Adsorption and photodegradation are key steps in environmental air purification. Micropores have been introduced into anatase TiO2 nanocatalysts to enhance the adsorption of pollutant molecules onto the photocatalyst surface, which increases the use of the photoinduced electron-hole pairs. Three nanocomposites have been synthesized with dodecylamine as a pore-forming agent under mild hydrothermal conditions and at varying temperature of preparation. Samples synthesized at 100, 115, and 130 degrees C, labeled TiO2-100, TiO2-115, and TiO2-130, respectively, provided insights into the effect of crystallinity and micropore area on the removal efficiency of gas-phase organic pollutants. Of the three, TiO2-100 had the largest micropore area (493m(2)g(-1)) but amorphous phase.
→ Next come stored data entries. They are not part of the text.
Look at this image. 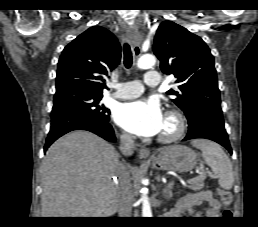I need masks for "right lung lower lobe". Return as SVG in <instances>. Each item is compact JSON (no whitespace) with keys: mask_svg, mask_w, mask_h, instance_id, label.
Here are the masks:
<instances>
[{"mask_svg":"<svg viewBox=\"0 0 258 227\" xmlns=\"http://www.w3.org/2000/svg\"><path fill=\"white\" fill-rule=\"evenodd\" d=\"M73 130L91 131L109 142H117L114 130L108 122L98 121L79 112L64 110L51 113V127L44 151L60 136Z\"/></svg>","mask_w":258,"mask_h":227,"instance_id":"right-lung-lower-lobe-1","label":"right lung lower lobe"}]
</instances>
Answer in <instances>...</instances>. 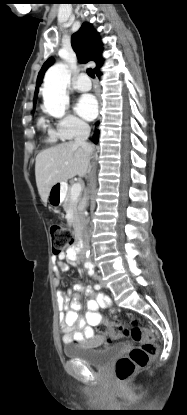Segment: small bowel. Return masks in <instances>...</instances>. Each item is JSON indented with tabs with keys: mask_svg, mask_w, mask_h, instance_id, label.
I'll use <instances>...</instances> for the list:
<instances>
[{
	"mask_svg": "<svg viewBox=\"0 0 187 415\" xmlns=\"http://www.w3.org/2000/svg\"><path fill=\"white\" fill-rule=\"evenodd\" d=\"M67 257L69 256L63 253L54 258L56 273L69 270V265L65 262ZM56 282H59L58 278H56ZM94 288L77 283L73 289L68 291L67 295L62 292L57 294L60 310L59 323L64 344H77L92 350L99 349L104 345L105 337L95 334L93 328L102 321L99 309L108 307L111 301L108 296L97 293ZM79 293H85L90 298L87 301L85 319L78 315L81 308Z\"/></svg>",
	"mask_w": 187,
	"mask_h": 415,
	"instance_id": "1",
	"label": "small bowel"
}]
</instances>
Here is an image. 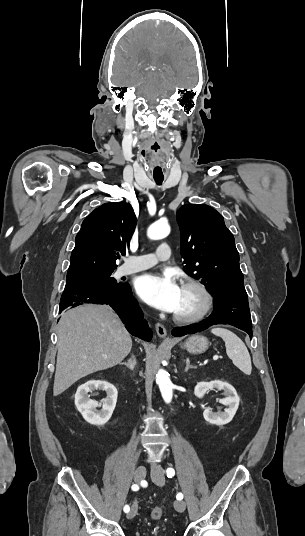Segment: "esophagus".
<instances>
[{"label": "esophagus", "mask_w": 305, "mask_h": 536, "mask_svg": "<svg viewBox=\"0 0 305 536\" xmlns=\"http://www.w3.org/2000/svg\"><path fill=\"white\" fill-rule=\"evenodd\" d=\"M156 332H157V335L160 336V338L167 337V331L161 323H156ZM166 339L168 341H171L169 338H166Z\"/></svg>", "instance_id": "esophagus-1"}]
</instances>
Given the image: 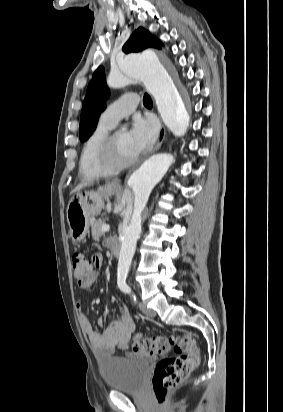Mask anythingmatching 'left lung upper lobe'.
Masks as SVG:
<instances>
[{
    "instance_id": "1",
    "label": "left lung upper lobe",
    "mask_w": 283,
    "mask_h": 412,
    "mask_svg": "<svg viewBox=\"0 0 283 412\" xmlns=\"http://www.w3.org/2000/svg\"><path fill=\"white\" fill-rule=\"evenodd\" d=\"M161 49V42L144 28L136 30L125 43L122 50L125 53L139 52L146 48ZM110 92L105 82L103 68L100 66L93 74L89 82L86 97L81 111L79 137L81 141L87 140L96 129L95 120L105 109V101Z\"/></svg>"
}]
</instances>
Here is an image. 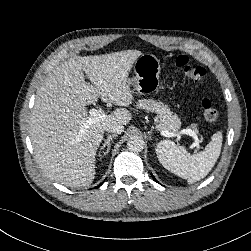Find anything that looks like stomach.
Masks as SVG:
<instances>
[{"mask_svg": "<svg viewBox=\"0 0 251 251\" xmlns=\"http://www.w3.org/2000/svg\"><path fill=\"white\" fill-rule=\"evenodd\" d=\"M160 60L153 54L140 55L134 64L135 76L127 82L140 94H149L159 89Z\"/></svg>", "mask_w": 251, "mask_h": 251, "instance_id": "0dacf381", "label": "stomach"}]
</instances>
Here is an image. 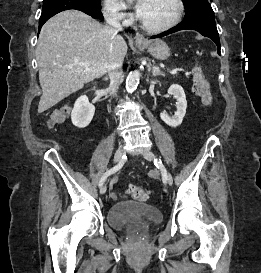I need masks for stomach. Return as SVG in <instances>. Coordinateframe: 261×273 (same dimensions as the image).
Returning <instances> with one entry per match:
<instances>
[{
    "label": "stomach",
    "mask_w": 261,
    "mask_h": 273,
    "mask_svg": "<svg viewBox=\"0 0 261 273\" xmlns=\"http://www.w3.org/2000/svg\"><path fill=\"white\" fill-rule=\"evenodd\" d=\"M136 45L139 48L146 47L148 52L159 60H165L170 56V49L168 45L161 40H156L145 44L137 42Z\"/></svg>",
    "instance_id": "stomach-1"
}]
</instances>
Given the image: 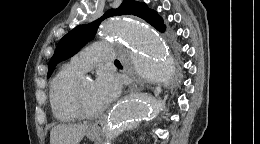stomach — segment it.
Returning a JSON list of instances; mask_svg holds the SVG:
<instances>
[{"label": "stomach", "mask_w": 260, "mask_h": 144, "mask_svg": "<svg viewBox=\"0 0 260 144\" xmlns=\"http://www.w3.org/2000/svg\"><path fill=\"white\" fill-rule=\"evenodd\" d=\"M87 137L90 140H96L100 137V132H99V130L89 129L87 131Z\"/></svg>", "instance_id": "0dacf381"}]
</instances>
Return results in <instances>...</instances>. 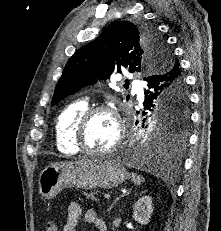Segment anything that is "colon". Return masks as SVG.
<instances>
[{"mask_svg": "<svg viewBox=\"0 0 221 231\" xmlns=\"http://www.w3.org/2000/svg\"><path fill=\"white\" fill-rule=\"evenodd\" d=\"M46 231H59L58 224L55 221H49L46 225Z\"/></svg>", "mask_w": 221, "mask_h": 231, "instance_id": "colon-1", "label": "colon"}]
</instances>
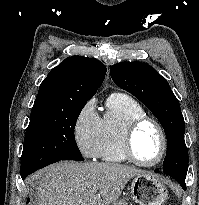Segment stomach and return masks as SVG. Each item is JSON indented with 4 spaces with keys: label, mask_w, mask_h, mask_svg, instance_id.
<instances>
[{
    "label": "stomach",
    "mask_w": 199,
    "mask_h": 205,
    "mask_svg": "<svg viewBox=\"0 0 199 205\" xmlns=\"http://www.w3.org/2000/svg\"><path fill=\"white\" fill-rule=\"evenodd\" d=\"M131 198L139 205H162L167 199L166 186L150 174H139L131 183ZM112 205H128L127 199L114 202Z\"/></svg>",
    "instance_id": "obj_1"
}]
</instances>
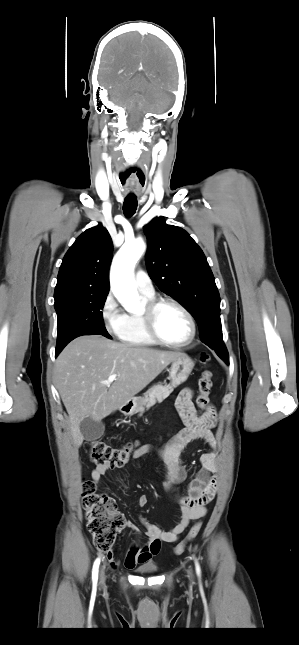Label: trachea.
<instances>
[{"label":"trachea","instance_id":"trachea-1","mask_svg":"<svg viewBox=\"0 0 299 645\" xmlns=\"http://www.w3.org/2000/svg\"><path fill=\"white\" fill-rule=\"evenodd\" d=\"M137 198L134 196H127L125 197L124 203H123V212L126 217H131L135 214L136 209H137Z\"/></svg>","mask_w":299,"mask_h":645}]
</instances>
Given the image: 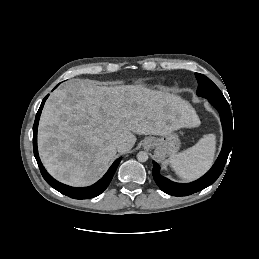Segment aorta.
Listing matches in <instances>:
<instances>
[{
  "label": "aorta",
  "mask_w": 259,
  "mask_h": 259,
  "mask_svg": "<svg viewBox=\"0 0 259 259\" xmlns=\"http://www.w3.org/2000/svg\"><path fill=\"white\" fill-rule=\"evenodd\" d=\"M137 159L138 161L140 162H146L148 160V153L145 152V151H140L138 154H137Z\"/></svg>",
  "instance_id": "762f6f07"
}]
</instances>
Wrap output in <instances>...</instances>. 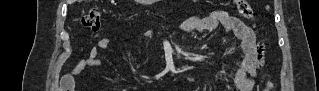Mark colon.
Masks as SVG:
<instances>
[{"mask_svg": "<svg viewBox=\"0 0 319 91\" xmlns=\"http://www.w3.org/2000/svg\"><path fill=\"white\" fill-rule=\"evenodd\" d=\"M233 3L243 17L250 20L253 18L252 9L246 0H234ZM81 23L85 28L89 29L93 33L98 32L103 23L101 10L99 8H91L82 16ZM271 88L272 85L268 83L265 90H271Z\"/></svg>", "mask_w": 319, "mask_h": 91, "instance_id": "1", "label": "colon"}]
</instances>
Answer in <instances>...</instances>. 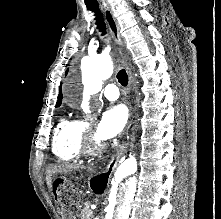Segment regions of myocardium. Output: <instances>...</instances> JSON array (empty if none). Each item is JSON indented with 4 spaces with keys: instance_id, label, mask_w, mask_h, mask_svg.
<instances>
[{
    "instance_id": "f54148a6",
    "label": "myocardium",
    "mask_w": 221,
    "mask_h": 219,
    "mask_svg": "<svg viewBox=\"0 0 221 219\" xmlns=\"http://www.w3.org/2000/svg\"><path fill=\"white\" fill-rule=\"evenodd\" d=\"M104 145L93 136L89 135L84 141V153L92 156L102 152Z\"/></svg>"
}]
</instances>
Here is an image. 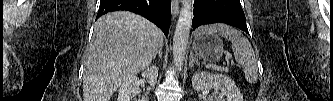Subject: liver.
<instances>
[{"label": "liver", "mask_w": 333, "mask_h": 101, "mask_svg": "<svg viewBox=\"0 0 333 101\" xmlns=\"http://www.w3.org/2000/svg\"><path fill=\"white\" fill-rule=\"evenodd\" d=\"M163 44L162 31L139 15L116 11L99 18L84 61V101H109L125 79L151 64Z\"/></svg>", "instance_id": "liver-1"}]
</instances>
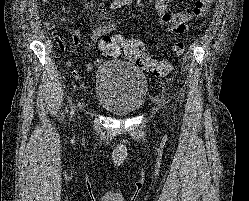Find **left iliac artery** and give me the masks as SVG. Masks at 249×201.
I'll list each match as a JSON object with an SVG mask.
<instances>
[{"label": "left iliac artery", "mask_w": 249, "mask_h": 201, "mask_svg": "<svg viewBox=\"0 0 249 201\" xmlns=\"http://www.w3.org/2000/svg\"><path fill=\"white\" fill-rule=\"evenodd\" d=\"M130 3V0H128L127 2H126V4L128 5Z\"/></svg>", "instance_id": "left-iliac-artery-1"}]
</instances>
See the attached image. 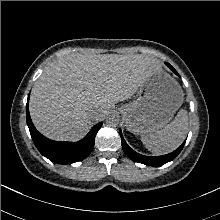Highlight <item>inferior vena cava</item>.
<instances>
[{
	"label": "inferior vena cava",
	"instance_id": "obj_1",
	"mask_svg": "<svg viewBox=\"0 0 220 220\" xmlns=\"http://www.w3.org/2000/svg\"><path fill=\"white\" fill-rule=\"evenodd\" d=\"M91 114H92V116H95V115H97L98 113H97V111L93 110V111L91 112Z\"/></svg>",
	"mask_w": 220,
	"mask_h": 220
}]
</instances>
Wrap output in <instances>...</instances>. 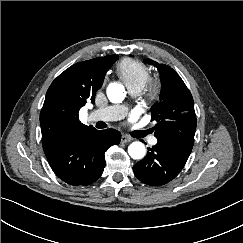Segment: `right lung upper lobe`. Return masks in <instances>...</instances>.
<instances>
[{"mask_svg":"<svg viewBox=\"0 0 243 243\" xmlns=\"http://www.w3.org/2000/svg\"><path fill=\"white\" fill-rule=\"evenodd\" d=\"M117 56H105L76 63L50 85L40 114L42 143H52L94 128L79 121V109L94 102L106 72Z\"/></svg>","mask_w":243,"mask_h":243,"instance_id":"obj_1","label":"right lung upper lobe"}]
</instances>
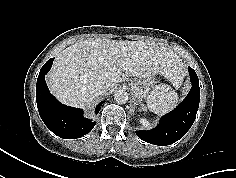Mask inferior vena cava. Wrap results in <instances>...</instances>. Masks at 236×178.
<instances>
[{
  "mask_svg": "<svg viewBox=\"0 0 236 178\" xmlns=\"http://www.w3.org/2000/svg\"><path fill=\"white\" fill-rule=\"evenodd\" d=\"M108 88H109V85L107 83H105L103 81H99L96 84V93L98 95H100V94L106 92L108 90Z\"/></svg>",
  "mask_w": 236,
  "mask_h": 178,
  "instance_id": "1",
  "label": "inferior vena cava"
}]
</instances>
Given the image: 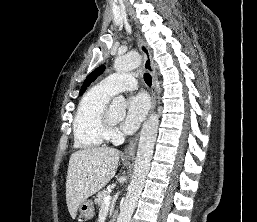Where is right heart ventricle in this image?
Wrapping results in <instances>:
<instances>
[{"label": "right heart ventricle", "mask_w": 257, "mask_h": 222, "mask_svg": "<svg viewBox=\"0 0 257 222\" xmlns=\"http://www.w3.org/2000/svg\"><path fill=\"white\" fill-rule=\"evenodd\" d=\"M111 97L97 86L81 98L73 121L76 147L98 148L108 139L109 132L104 124V114Z\"/></svg>", "instance_id": "e07e8e85"}]
</instances>
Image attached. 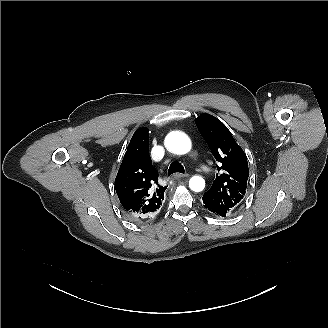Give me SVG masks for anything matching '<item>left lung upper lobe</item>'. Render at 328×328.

TiO2-130 had anatase phase but only mesopores, whereas TiO2-115 had both a relatively large micropore area (258m(2)g(-1)) and an anatase crystal structure. Toluene was chosen as a model air pollutant. Experiments were performed in a single-pass reactor in the presence of UV irradiation under various experimental conditions, such as varying partial pressures of toluene, contact times, and relative humidities of the mobile gas phase, to approximate realistic conditions for this air purification system. Of the three prototype catalysts, TiO2-115 showed the highest removal and mineralization efficiencies owing to the optimized availability of photogenerated holes and adsorbed toluene. The key parameters for optimized photocatalysis of low-concentration air pollutants are the micropore area and the crystallinity of the photocatalyst.